Striking excess of type I over type II keratin genes in F.
rubripes
Tables 1 and
2 show the presence of 13
complete and six incomplete F. rubripes type I genes. The total of 19
genes surpasses the 16 human type I genes (not including the nine type I hair
keratin genes thought to be a mammalian specialization). An entirely different
situation is given by the type II keratin genes because we located only four
complete and two nearly complete genes. Thus, there are about three times as
many type I than type II genes in F. rubripes, whereas, in humans,
the numbers of type I and II genes is similar (Tables
1,
2). The large excess of type I
over type II genes could indicate that functional differences between the
obligatory heteropolymeric keratin filaments of different cell types depend
primarily on the type II genes that are expressed, whereas the type I genes
provide additional variability.
Most F. rubripes keratin genes show the intron patterns previously
described for mammalian type I and type II genes. The two complete keratin I
genes on scaffold 2605 have an additional intron between the traditional
introns 5 and 6. The keratin II gene on scaffold 3830 has another novel intron
position situated between introns 6 and 7. A striking case of an unusual
intron pattern is observed in the keratin I gene on scaffold 7354. It has the
normal type I intron pattern but, in addition, has an intron that occurs in
all mammalian type II and in all F. rubripes type II genes (intron 1
of type II genes). The keratin I gene on scaffold 135 shows an unusual
doubling of exon 6 (protein sequence identity 95%), which encodes the
C-terminal end of the rod domain. Possibly, these exons are alternatives. The
type I gene situated at the end of scaffold 8680
(Fig. 1;
Table 1) is incomplete and
lacks the 5' end. Interestingly, it is the only F. rubripes IF
gene that shows several gaps in alignments of the predicted protein sequence
and might be a rare pseudogene. Finally the single keratin I genes on the two
small scaffolds 7320 and 8762 (Table
1) share 96.8% sequence identity on the nucleotide level including
the six introns. This observation is clearly unrelated to the often suggested
partial tetraploidity of fish genomes
(Aparicio et al., 2002) and
instead signals a very recent gene duplication event.
|
Lack of the keratin II gene cluster in F. rubripes
The human genome contains all 25 type I keratin genes except for the
keratin 18 gene in a cluster on chromosome 17q21, where they are arranged in
the same orientation. Similarly, all 24 type II keratin genes are in a similar
cluster on chromosome 12q13, which also harbors the keratin 18 gene next to
the keratin 8 gene (Hesse et al.,
2001). Although the more than 12,000 scaffolds are not yet
arranged as continuous F. rubripes genome sequence, the current
mapping results (Table 1,
Fig. 1) suggest that keratin
genes are differently organized in the F. rubripes and the mammalian
genomes.
Fig. 1 shows that four of the six type II genes locate as either paired (scaffold 214) or single (scaffolds 2158 and 3159) genes next to either one or two type I genes. The other two type II genes map to two separate scaffolds (285 and 3830). Thus, the presence of a single keratin II gene cluster as in humans is excluded. Interestingly, when type I and II genes map together, they show different orientations.
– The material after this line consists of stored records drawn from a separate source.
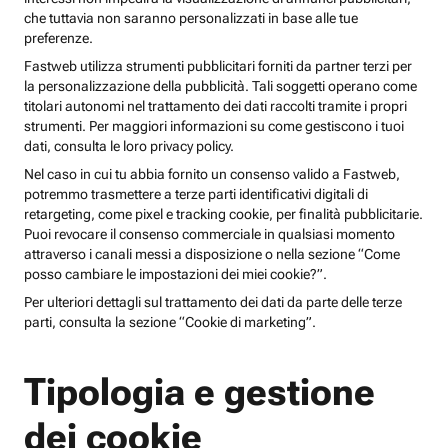
che tuttavia non saranno personalizzati in base alle tue
preferenze.
Fastweb utilizza strumenti pubblicitari forniti da partner terzi per
la personalizzazione della pubblicità. Tali soggetti operano come
titolari autonomi nel trattamento dei dati raccolti tramite i propri
strumenti. Per maggiori informazioni su come gestiscono i tuoi
dati, consulta le loro privacy policy.
Nel caso in cui tu abbia fornito un consenso valido a Fastweb,
potremmo trasmettere a terze parti identificativi digitali di
retargeting, come pixel e tracking cookie, per finalità pubblicitarie.
Puoi revocare il consenso commerciale in qualsiasi momento
attraverso i canali messi a disposizione o nella sezione “Come
posso cambiare le impostazioni dei miei cookie?”.
Per ulteriori dettagli sul trattamento dei dati da parte delle terze
parti, consulta la sezione “Cookie di marketing”.
Tipologia e gestione
dei cookie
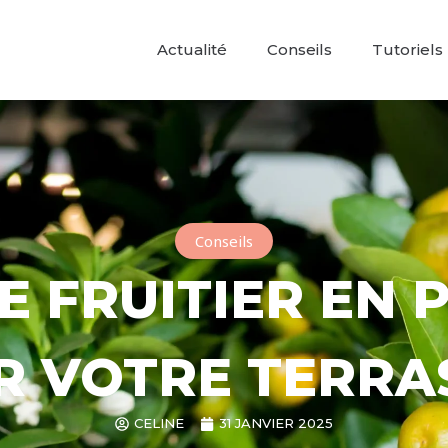
Actualité
Conseils
Tutoriels
Conseils
 FRUITIER EN 
R VOTRE TERRAS
CELINE
31 JANVIER 2025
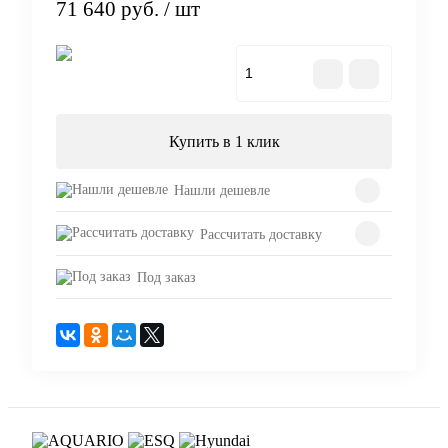
71 640 руб.
/ шт
В корзину
Купить в 1 клик
Нашли дешевле
Рассчитать доставку
Под заказ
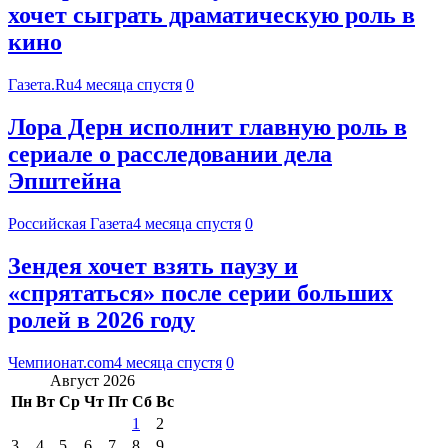
хочет сыграть драматическую роль в
кино
Газета.Ru
4 месяца спустя
0
Лора Дерн исполнит главную роль в
сериале о расследовании дела
Эпштейна
Российская Газета
4 месяца спустя
0
Зендея хочет взять паузу и
«спрятаться» после серии больших
ролей в 2026 году
Чемпионат.com
4 месяца спустя
0
Август 2026
Пн
Вт
Ср
Чт
Пт
Сб
Вс
1
2
3
4
5
6
7
8
9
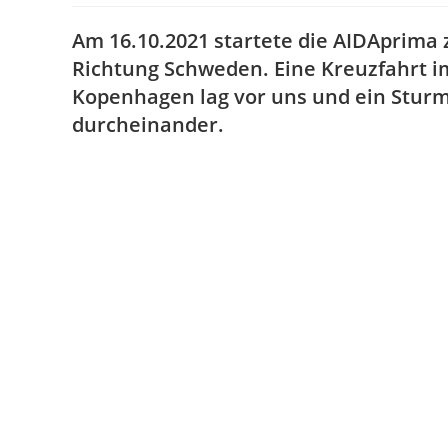
Am 16.10.2021 startete die AIDAprima 
Richtung Schweden. Eine Kreuzfahrt i
Kopenhagen lag vor uns und ein Sturmt
durcheinander.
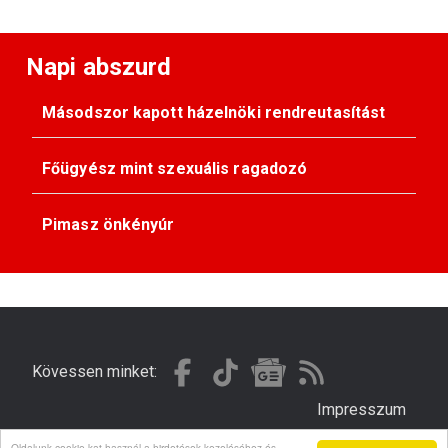
Napi abszurd
Másodszor kapott házelnöki rendreutasítást
Főügyész mint szexuális ragadozó
Pimasz önkényúr
Kövessen minket:
Impresszum
Oldalunk cookie-kat használ a hirdetések kezeléséhez és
There is already clear evidence for some clustering of keratin I genes in F. rubripes. Fig. 1 shows four groups of two and three directly neighboring keratin I genes, and a pair of keratin I genes separated only by a hypothetical gene. Because another four keratin I genes lie on rather small scaffolds, one could envision a single cluster of many type I genes in F. rubripes. However, it seems not to be possible to build a cluster that collects, as in humans, all type I genes without the simultaneous incorporation of four type II genes and various unrelated genes. Neighboring type I genes can have either the same or opposite orientation.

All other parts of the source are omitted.